The match between the masked menace of WWE and The Viper was the easiest thing to book on the entire show, and instead, WWE overthought things, booked the Bliss black ooze nonsense and gave fans the exact opposite of the finish they needed to justify the months of television time devoted to the program. 

As it stands now, Orton burned a Superstar alive and faced no repercussions or payback before picking up the WrestleMania victory and moving on like nothing ever happened. It was a cop-out, a finish that made no sense within the context of the story and one that may have served as the death knell for a character that, just over a year ago, was the most interesting in the company.

Winner: Bianca Belair

Bianca Belair's journey from 2021 Royal Rumble winner to SmackDown women's champion culminated Saturday night with an emotional victory over Sasha Banks in the main event of Night 1. Greeted with the pomp and circumstance befitting a new champion, Belair celebrated as pyro erupted throughout Raymond James Stadium.

She acknowledged her family, was greeted by husband Montez Ford, and excitingly rose the title overhead like a champion ready to assume her role as the face of women's wrestling on Friday nights.

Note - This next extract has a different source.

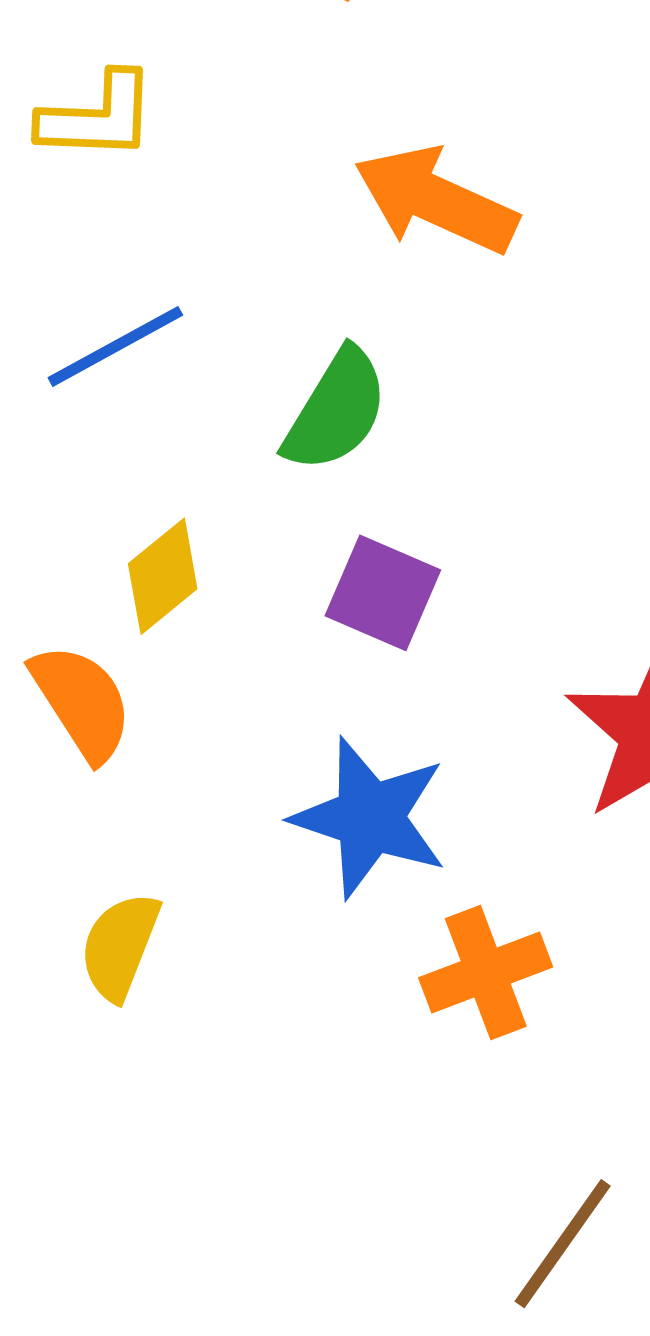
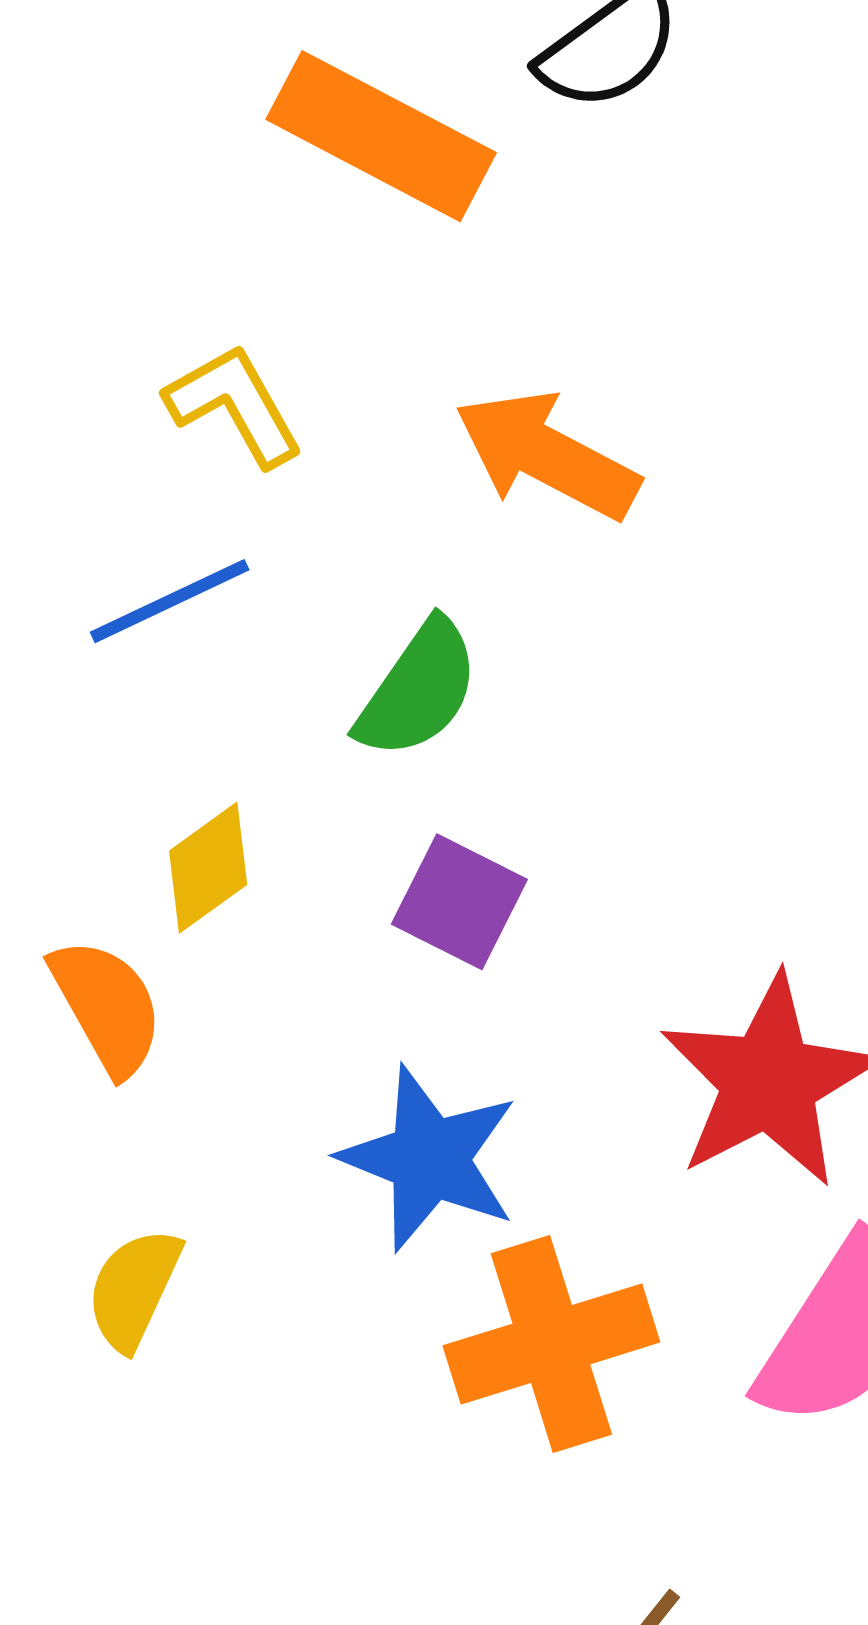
yellow L-shape: (98, 117) -> (234, 405), moved, turned -125
orange cross: (486, 972) -> (551, 1344), size x1.4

For any other woman with Belair's relative inexperience, what awaits her would be daunting. The EST is special, though. She is athletic, charismatic, confident and damn good for someone with less than five years under her belt.

Belair is strong, can do things no woman in the history of WWE can and is a phenomenal role model for a generation of young female fans. Saturday's main event championship victory over Banks was not some sort of charity victory, either.

Belair won the SmackDown women's title because she earned it. She will retain it because she earned it. Her journey is just beginning, the result of hard work and determination, the sort of thing you hear about but rarely see manifest itself in a career as promising this early as what Belair has set forth.

WrestleMania Night 1 was hers, the coronation of a new queen of the ring, and the greatest moment in her young professional career.

Losers: Daniel Bryan and Edge

Daniel Bryan and Edge entered Sunday's main event against Roman Reigns as favorites to dethrone the Universal champion and enjoy one last defining moment on the WrestleMania stage. Instead, they found themselves piled up like beaten, battered veterans who had seen their best days flash before their eyes.

They were just the latest victims in Reigns' world domination, fodder for The Head of the Table on wrestling's grandest night, which raises the question: now what? 

Both will cry foul after Jey Uso interfered in the proceedings and directly contributed to his cousin's successful title retention, but that goes out the window with the image of Reigns pinning both men in the ultimate sign of disrespect.

There is the chance they will engage in a feud, bitter because of their loss and ready to unleash their frustrations on each other.

Either one is a far cry from conquering The Head of the Table and capturing the blue brand's top prize on wrestling's most prestigious night. Their emotional comebacks and journeys back to the WrestleMania main event were snuffed out by a competitor simply more dominant and unstoppable than they.

Fairy tales don't exist, so says Reigns, who proved as much Sunday.